Because in the massive echo-chamber that is the world of social media there are myriad ways to broadcast thoughts and messages to either one, a few or many people, and there are even some ways to have group discussions, but there is a distinct lack of resources allowing people to truly communicate and converse in a meaningful, rich way.

By leveraging video as the conduit, Seesmic provides a truly personal and human connection.

5) What does it cost to use it?

There is presently no cost to the user and we will always provide a free service. There may, in the future, be subscription level “professional” versions with additional features and functionality but that is still in the future. Find out argos opening times and events

6) How will you make it pay?

Presently we are building our community and our technology. We have several potential options for revenue – from contextual advertising and sponsored channels/programming to subscription level services that provide additional features and no advertising.

Image of seesmic website

BBC stance on pulling images from social networks

The ease of availability of a picture does not remove the BBC’s responsibility to assess the sensitivities in using it, according to the editor of BBC News online.

Writing on the BBC Editors Blog, Steve Herman stated that the question of the ethics of pulling pictures from social networking sites has bee raised by colleagues during an editorial standards meeting.

As a result of that meeting a newsletter is produced, he wrote, summarising  discussions circulated to staff to offer guidance.

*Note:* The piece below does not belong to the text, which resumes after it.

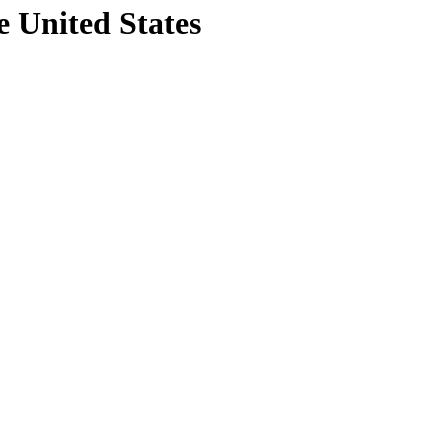
e United States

The advice offered to BBC reporters is that because material has been put into the public domain does not necessarily give the media the right to use it, primarily because the BBC would bring significantly greater public attention than would normally be expected.

The newsletter added that consideration on the original context and the impact of re-use to those who may be grieving or distressed must also be applied.

Legal, copyright and accuracy of the image should also be at the forefront of reporters minds when considering use of images from social sites.

Innovations in Journalism – Dapper

image of dapper logo

1) Who are you and what’s it all about?

Hi. I’m Eran Shir, CEO of Dapper.

Dapper is a company with the vision of unlocking web content and letting publishers and users distribute and use content in new ways, such as feeds, widgets, Facebook apps and many more.

With Dapper, a novice web user can transform websites into feeds etc. within a matter of minutes, no programming involved.

2) Why would this be useful to a journalist?

First, it allows news and media sites to easily distribute their content on new media platforms such as widgets, RSS and social networks without spending resources on reprogramming their systems.

Second, it allows the individual journalist to keep up to date with many web sources by transforming them into alerts and feeds, to consume on his/her own terms.

Many people also use Dapper to easily create dynamic dashboards and mash-ups that helps gaining insight.

3) Is this it, or is there more to come?

We have much more to come, both on the core Dapper service and on related products. Our Facebook AppMaker has enabled creating hundreds of Facebook apps and we constantly add support for new platforms.

4) Why are you doing this?

We have a vision for an open, semantic web, built from the grounds up. A web where anyone can consume and distribute content, and where a content marketplace is thriving.

We would like to see a web where people can easily leverage the web to realise their creativity in new ways, without necessarily being programmers.

5) What does it cost to use it?

The core service is free. We do sell SLAs for businesses who require a higher level of support/performance.

6) How will you make it pay?

We are leveraging the core service to introduce a new level of contextual advertising. Our first take on this will be released in April, so stay tuned.

One point I’d like to add is that we’re taking IP rights very seriously, and have a content distribution platform that allows content owners to define how they would like their content to be consumed and under what terms.

This allows for the first time for publishers to distribute their content while maintaining their needed level of control.